È appena il caso di ricordare che Schubert visse appena 31 anni. Eppure si intravede, o forse dovrei dire si “intrasente”, un’aspirazione vera e profonda alla gioia, che forse senza la malattia si sarebbe manifestata con esiti imprevedibili.

E poi Schumann, anch’egli grande frequentatore di bordelli e molto infedele alla sua amatissima moglie Clara Wieck, la quale, grande pianista, anche molti anni dopo la sua morte si rifiutava per gelosia di suonare un paio di pezzi del Carnaval (Estrella, Coquette) ispirati dalla sua amante Ernestina von Fricken (la dedicataria originale del lavoro) e dalla servetta della stessa casa di Clara. 

Comunque, sembra che la follìa di Schumann, che dopo un episodio psicotico suicida (si gettò nel Reno e fu ripescato per miracolo), per tacere di altre innumerevoli bizzarrìe che a volte si sublimano in invenzioni musicali folgoranti e veramente fuori da ogni schema allora conosciuto, fosse causata dalla sifilide che gli aveva intaccato il cervello, e che potrebbe spiegare anche un altro grande enigma della storia della musica, e cioè la vera natura dei rapporti tra Clara e Brahms.
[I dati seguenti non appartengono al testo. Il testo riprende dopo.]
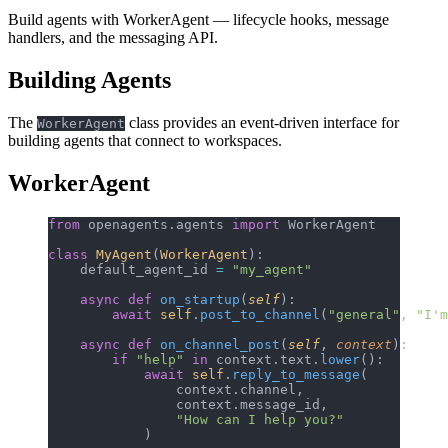
Build agents with WorkerAgent — lifecycle hooks, message
handlers, and the messaging API.
Building Agents
The
class provides an event-driven interface for
WorkerAgent
building agents that connect to workspaces.
WorkerAgent
from
 openagents.agents 
import
 WorkerAgent
class
 MyAgent
(
WorkerAgent
):
    default_agent_id 
=
 "my_agent"
    async
 def
 on_startup
(
self
):
        await
 self
.
post_to_channel
(
"general"
, 
"I'm
    async
 def
 on_channel_post
(
self
, 
context
):
        if
 "help"
 in
 context.text.
lower
():
            await
 self
.
reply_to_message
(
                context.channel,
                context.message_id,
                "How can I help you?"
            )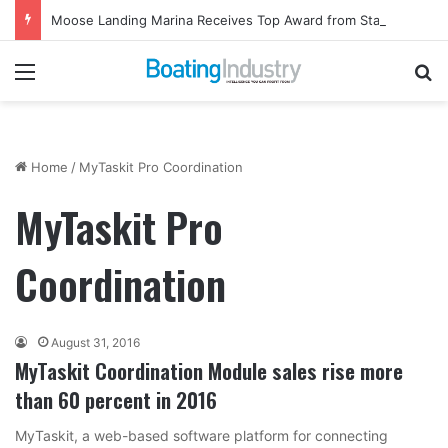
Moose Landing Marina Receives Top Award from Starcraft Boats
Menu
Se
Home
/
MyTaskit Pro Coordination
MyTaskit Pro
Coordination
August 31, 2016
MyTaskit Coordination Module sales rise more
than 60 percent in 2016
MyTaskit, a web-based software platform for connecting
Si sa che Brahms, allievo di composizione di Schumann e, come usava allora, assiduo frequentatore della sua casa, si innamorò perdutamente di Clara. Essendo Brahms uomo d’onore, si sa per certo che non tradì mai il suo venerato maestro. 

È meno chiaro quello che successe tra lui e Clara dopo l’internamento di Schumann in una casa di cura e la sua morte. Sia lui che Clara erano ancora giovani, e molto intimi, a giudicare dalle lettere che si scrivevano, ma molto probabilmente non divennero mai amanti. I vecchi testi di storia della musica di cui sopra parlano di fedeltà da parte di Clara alla memoria del marito (che tra l’altro l’aveva lasciata con una caterva di figli) e simili balle. 

Ma esistono teorie alternative:

a—che Brahms fosse impotente, a causa di traumi psichici subiti quando, pianista prodigio adolescente, suonava il piano nei bordelli di Amburgo (né più né meno dei pianisti del quartiere a luci rosse di New Orleans ai primi del ‘900). Tra l’altro questa teoria si direbbe suffragata dalla sua scrittura musicale, che appare come un infinito coitus interruptus, e che non si concede mai un vero e proprio climax (il che, se vogliamo, fa parte del suo fascino);

b—che Clara fosse stata contagiata a sua volta dal marito, ed essendo dotata di un certo senso etico si fosse rifiutata di concedersi a Brahms per non contagiarlo.

A questo punto non resta che citare il commento di un mio allievo del cosiddetto biennio di alta formazione al conservatorio, il quale dopo una lezione di due ore sulle sonate per clarinetto e pianoforte di Brahms si espresse nel seguente modo: “Professore, veramente non ho capito una cosa… ma quella lì (Clara Schumann, n.d.a.),  a Brahms, gliela dava o non gliela dava?